Lawmakers Look to Undo Sunset Rule
Reps. Raja Krishnamoorthi (D-Ill.) and Anna Eshoo (D-Calif.) have introduced H.J.Res.37, a resolution of disapproval of a Trump-era regulation at the U.S. Department of Health and Human Services (HHS) known as the SUNSET Rule. The regulation would cause existing health regulations to expire if they are not reviewed by HHS every 10 years. The resolution of disapproval currently has no Senate companion. The effective date of the rule was recently delayed by the Biden administration until 2022 to allow a lawsuit against the regulation to proceed.

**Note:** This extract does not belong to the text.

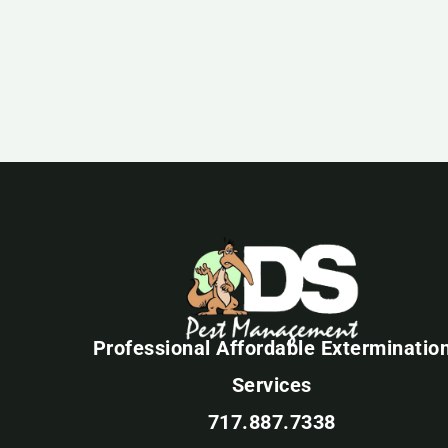
Professional Affordable Exterminatio
Services
717.887.7338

Democrats Comment on NIST Bayh-Dole Regulation
Agroup of Democratic lawmakers led by House Ways and Means Health Subcommittee Chair Lloyd Doggett (D-Texas) has submitted a public comment on a Trump-era proposed rule from the National Institute of Standards and Technologies (NIST) to revoke the federal government’s authority under the Bayh-Dole Act to protect the public from unreasonable prices on taxpayer-funded inventions. The comments argue that the regulation would reverse the federal government’s ability to prevent price-gouging on prescription drugs. “The NIST proposal is a grave misjudgment and would likely exacerbate the already exorbitant cost of prescription medicines,” the lawmakers state. They encourage NIST to instead “pursue measures to support access to medicines and fiscal responsibility, such as a requirement of reasonable pricing clauses in all federal funding contracts.”

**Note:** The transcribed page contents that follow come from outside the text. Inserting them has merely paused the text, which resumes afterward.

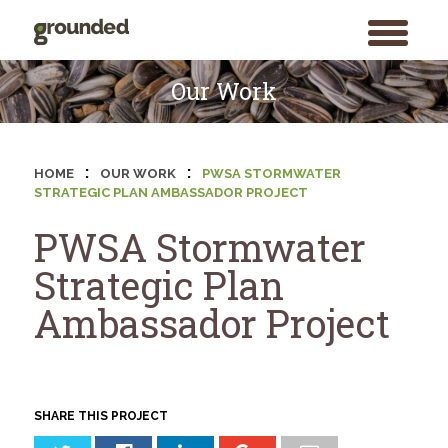
toggle
menu
Skip
to
Our Work
content
:
:
HOME
OUR WORK
PWSA STORMWATER
STRATEGIC PLAN AMBASSADOR PROJECT
PWSA Stormwater
Strategic Plan
Ambassador Project
SHARE THIS PROJECT
Search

GAO Releases New Report on Remdesivir Development and Pricing
The Government Accountability Office (GAO) has released a report finding that the federal government spent at least $162 million between 2013 and 2020 on preclinical studies and clinical trials for antiviral drug Remdesivir, the first Food and Drug Administration (FDA)-approved treatment for COVID-19. The contributions did not result in government patent rights, however, because the research did not generate new inventions, the GAO concludes. The report was requested by House Oversight Committee Chairwoman Carolyn Maloney (D-N.Y.) and Sen. Debbie Stabenow (D-Mich.) to increase the understanding of how taxpayer funded research is being used to develop new drugs and vaccines. Following the report’s release, the lawmakers criticized manufacturer Gilead Sciences Inc. for “charging an unconscionable price for a drug developed with millions in taxpayer-funded research.” Remdesivir costs $3,120 for a five-day course. The two lawmakers called for more transparency around federal spending supporting drug development.